Here is an alternate proof of the identity given by metamorphy:
\begin{equation}
\sum_{k=0}^{n-1}\csc\left(x+\frac{k\pi}n\right)\csc\left(y+\frac{k\pi}n\right)=\frac{n\sin [n(x-y)]}{\sin(x-y)\sin nx\sin ny}
\end{equation}
Let $S(x,y)$ be the above sum. If $y$ is not of the form $y=\frac{k\pi}{n}$, note that $S$ is a $2\pi$-periodic meromorphic function of $x$ with simple poles at $x=\frac{k\pi}{n}$ for each integer $k$ with corresponding residues given by
\begin{equation}
\text{Res}\left(S,x=\frac{k}{n}\right)=
\csc\left(y-\frac{k\pi}{n}\right)
\end{equation}
Now, note that the function
\begin{equation}
f(x,y)=\frac{n\sin [n(x-y)]}{\sin(x-y)\sin nx\sin ny}
\end{equation}
is also a $2\pi$-periodic meromorphic function of $x$ with simple poles at $x=\frac{k\pi}{n}$ for each integer $k$ with corresponding residues given by
\begin{equation}
\text{Res}\left(f,x=\frac{k}{n}\right)=(-1)^k\frac{n\sin [n(\frac{k\pi}{n}-y)]}{\sin(\frac{k\pi}{n}-y)\sin ny}=
\csc\left(y-\frac{k\pi}{n}\right)
\end{equation}
This implies that $S-f$ is analytic and $2\pi$-periodic in $x$, and since $S-f$ vanishes as $\mathfrak{I}(x)\rightarrow\pm\infty$, then $S-f$ is bounded.
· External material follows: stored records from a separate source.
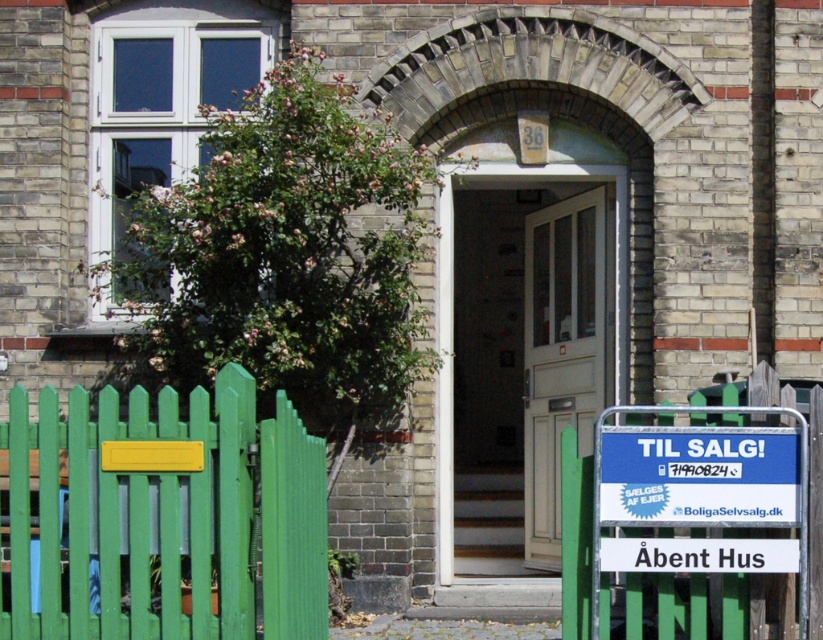 Question: Among these objects, which one is nearest to the camera?

Choices:
 (A) white wooden door at center
 (B) white glass door at center

Answer: (A)

Question: Does green wooden fence at lower left come behind green wooden fence at lower center?

Choices:
 (A) no
 (B) yes

Answer: (A)

Question: Which of these objects is positioned farthest from the green wooden fence at lower center?

Choices:
 (A) green wooden fence at lower left
 (B) white wooden door at center
 (C) blue plastic sign at center

Answer: (B)

Question: Which object is positioned closest to the blue plastic sign at center?

Choices:
 (A) white glass door at center
 (B) white wooden door at center
 (C) green wooden fence at lower center

Answer: (C)

Question: Can you confirm if green wooden fence at lower left is bigger than white wooden door at center?

Choices:
 (A) yes
 (B) no

Answer: (A)

Question: Observing the image, what is the correct spatial positioning of green wooden fence at lower center in reference to white glass door at center?

Choices:
 (A) below
 (B) above

Answer: (A) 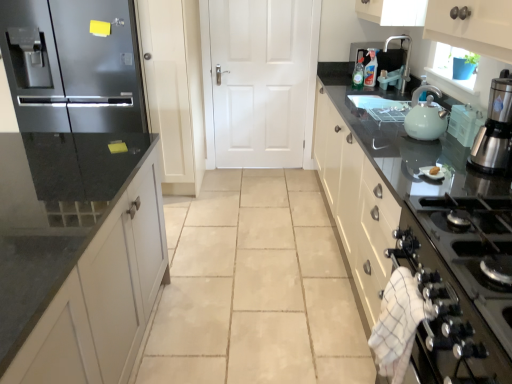 I want to click on blank space situated above white matte door at center (from a real-world perspective), so [261, 1]. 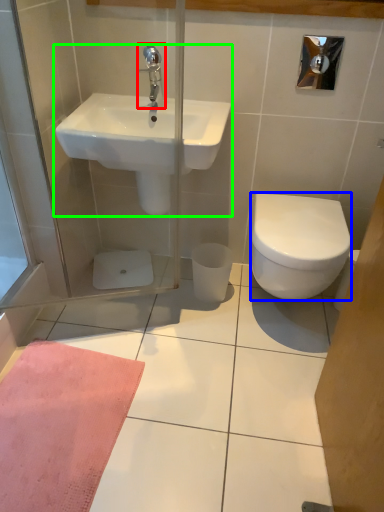 Question: Which is nearer to the tap (highlighted by a red box)? bidet (highlighted by a blue box) or sink (highlighted by a green box).

Choices:
 (A) bidet
 (B) sink

Answer: (B) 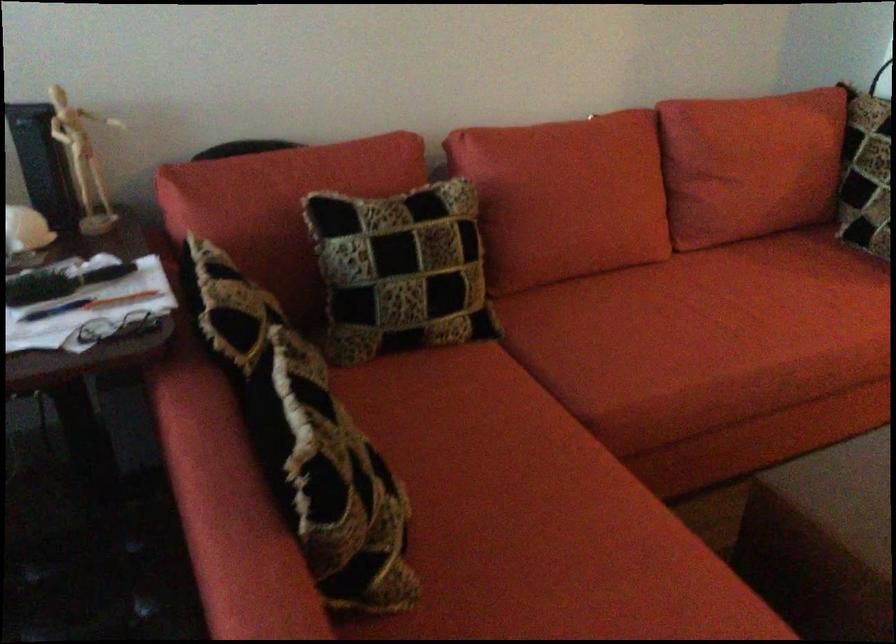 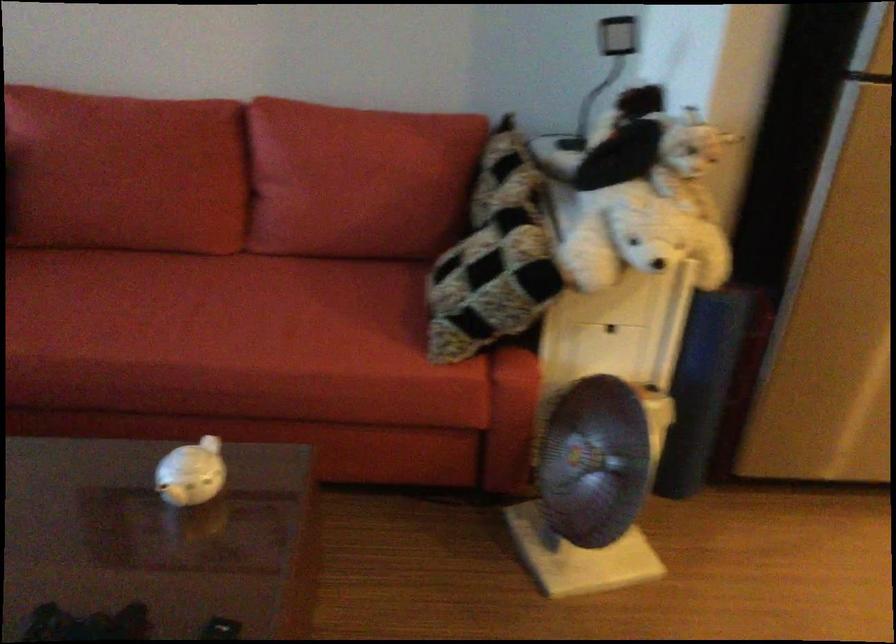 Question: Which direction would the cameraman need to move to produce the second image? Reply with the corresponding letter.

Choices:
 (A) Left
 (B) Right
 (C) Forward
 (D) Backward

Answer: (B) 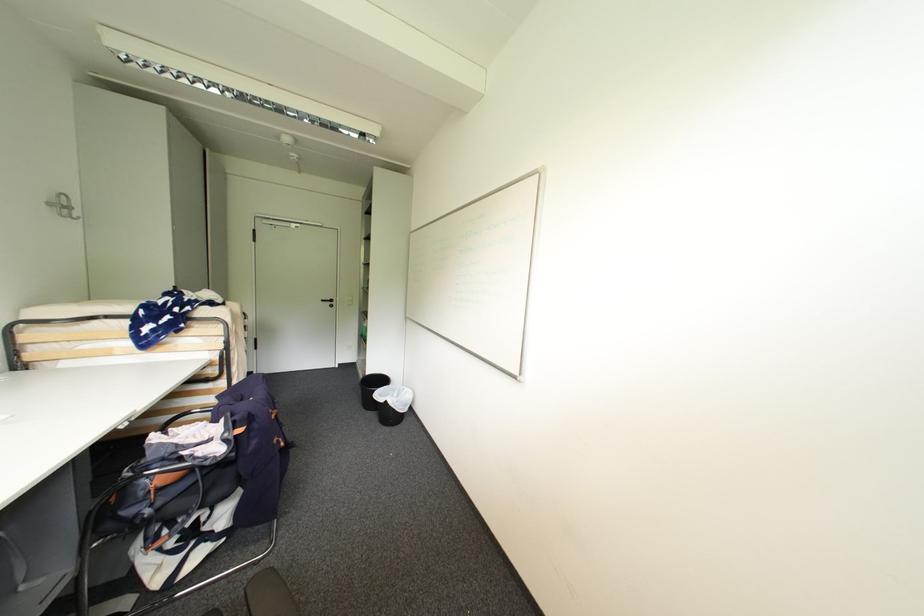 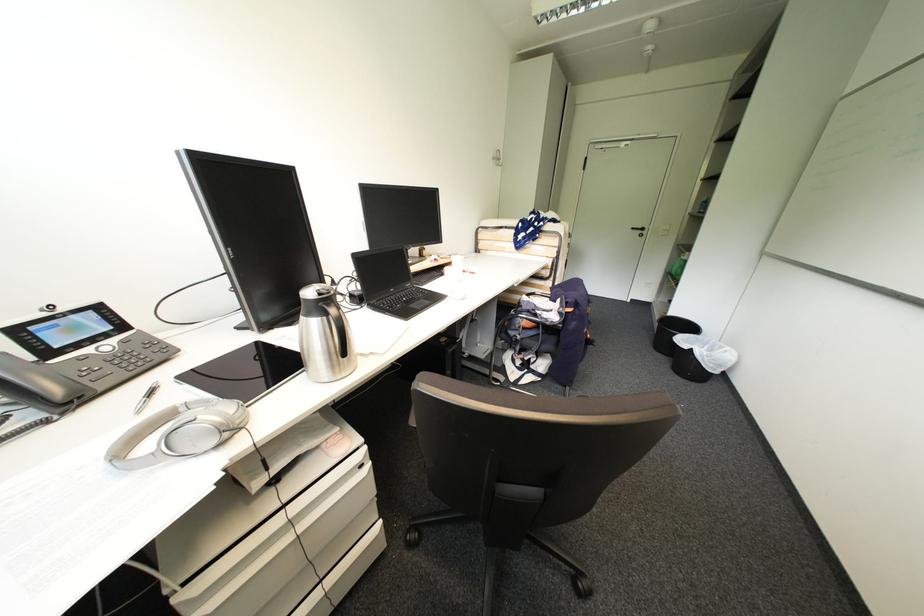 Locate, in the second image, the point that corresponds to pixel 383 411 in the first image.

(677, 359) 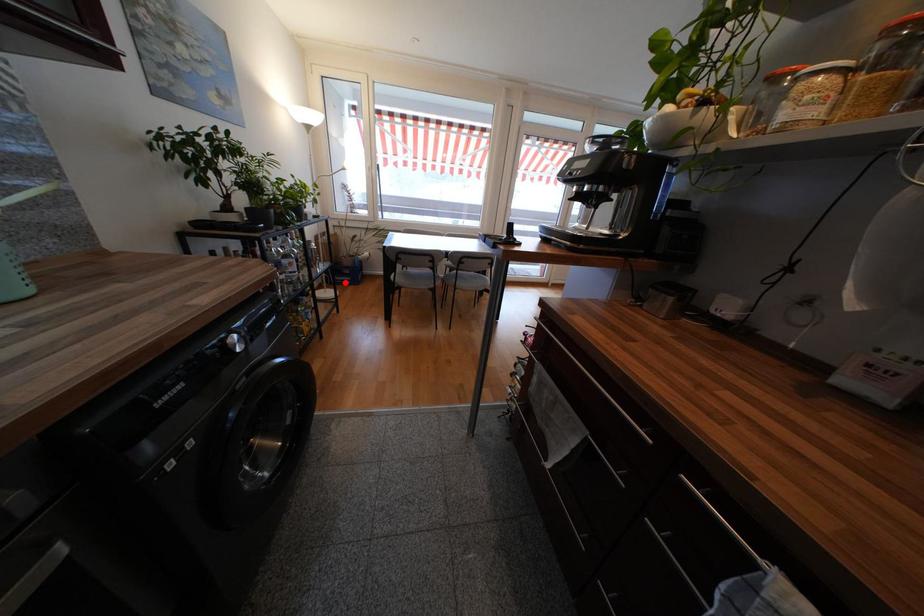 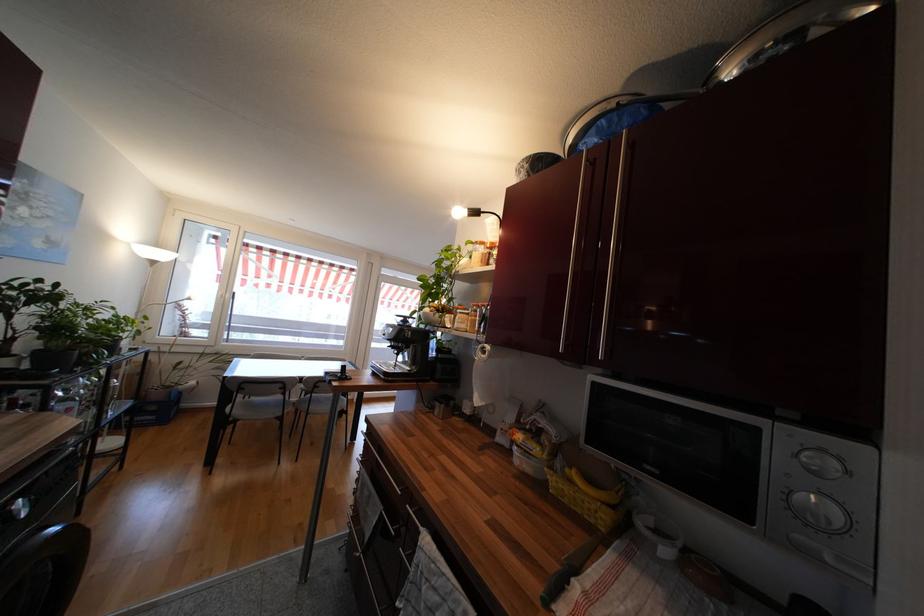 Question: I am providing you with two images of the same scene from different viewpoints. Image1 has a red point marked. In image2, the corresponding 3D location appears at what relative position? Reply with the corresponding letter.

Choices:
 (A) Closer
 (B) Farther

Answer: (B) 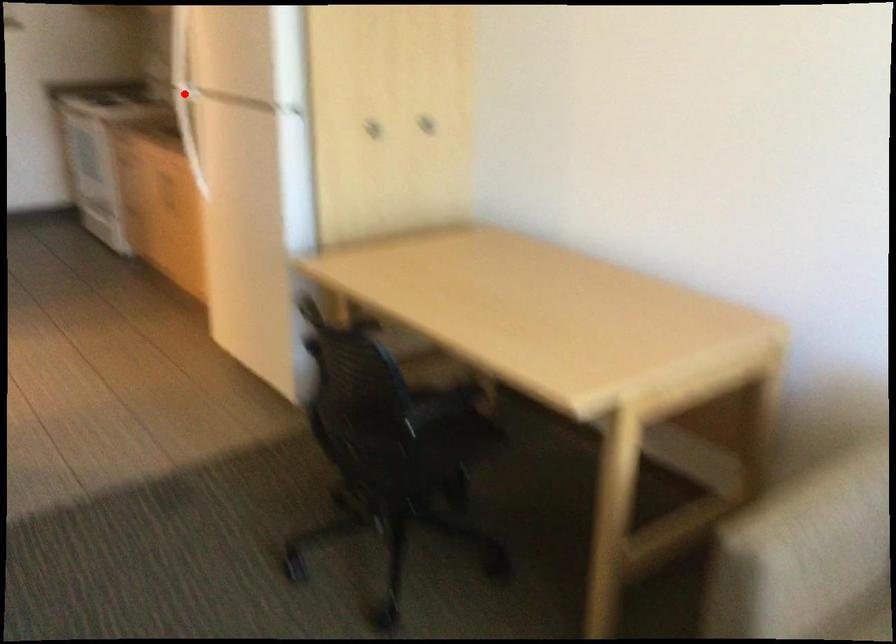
Therefore by Louville's theorem, $S-f$ is constant with respect to $x$. By the same logic, $S-f$ is constant with respect to $y$, and thus, $S-f$ is constant. Finally, since $S-f$ vanishes as $\mathfrak{I}(x)\rightarrow\pm\infty$, then $S-f$ is precisely $0$, which completes the proof.